– Халат возьми, – угрюмо напомнила Саэта, услышав, как он направляется в ванную и представив себе, что он вывалится оттуда в чем вошел и без предупреждения.

– Халат? – удивился Кантор. – Какой еще халат? Я их сроду не носил и не собираюсь. Да ты не переживай, я взял трусы. Вот не думал, что ты такая стеснительная.

– Я не стесняюсь, – ровным голосом произнесла Саэта, упорно глядя в стену. – Мне противно.

– Извини, – кратко отозвался Кантор. – Я уже ушел, можешь оборачиваться. Когда принесут ужин, дай официанту на чай. На стуле висит мой камзол, в кармане деньги.

Саэта с облегчением повернула голову в естественное положение и тут же увидела, что Кантор раскидал свое белье по всему полу. «Мужики!» – с отвращением подумала она, снова запахнула халат и вспомнила, что ей еще предстоит общаться с официантом. Вот уж тоже, подождать не мог! Мало того, что она полуодета, так еще ни слова не понимает по-ортански. И курить хочется, просто сил нет…

Конечно же, ужин принесли, когда Кантор был в ванной. Официант расставил тарелки на столе, поминутно кланяясь и что-то лопоча по-ортански, а сам, мерзавец, все время косился на вырез ее халата.

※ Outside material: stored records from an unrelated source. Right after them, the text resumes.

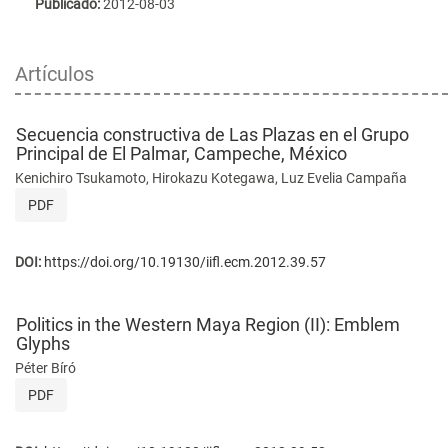
Publicado:
2012-08-03
Artículos
Secuencia constructiva de Las Plazas en el Grupo
Principal de El Palmar, Campeche, México
Kenichiro Tsukamoto, Hirokazu Kotegawa, Luz Evelia Campaña
PDF
DOI:
https://doi.org/10.19130/iifl.ecm.2012.39.57
Politics in the Western Maya Region (II): Emblem
Glyphs
Péter Bíró
PDF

Саэта еле сдержалась, чтобы не съездить его по физиономии вместо чаевых, и, когда он ушел, вздохнула с облегчением.

– Кантор! – окликнула она. – Этот придурок ушел. Можно, я теперь закурю?

– Дверь запри, – отозвался Кантор.

– Не маленькая. Ты скоро?

– Скоро. Ты кури, мне еще побриться надо.

– Зачем? Мы же никуда не идем.

– На всякий случай. Я всегда бреюсь два раза в день. Мало ли, вдруг кто заметит.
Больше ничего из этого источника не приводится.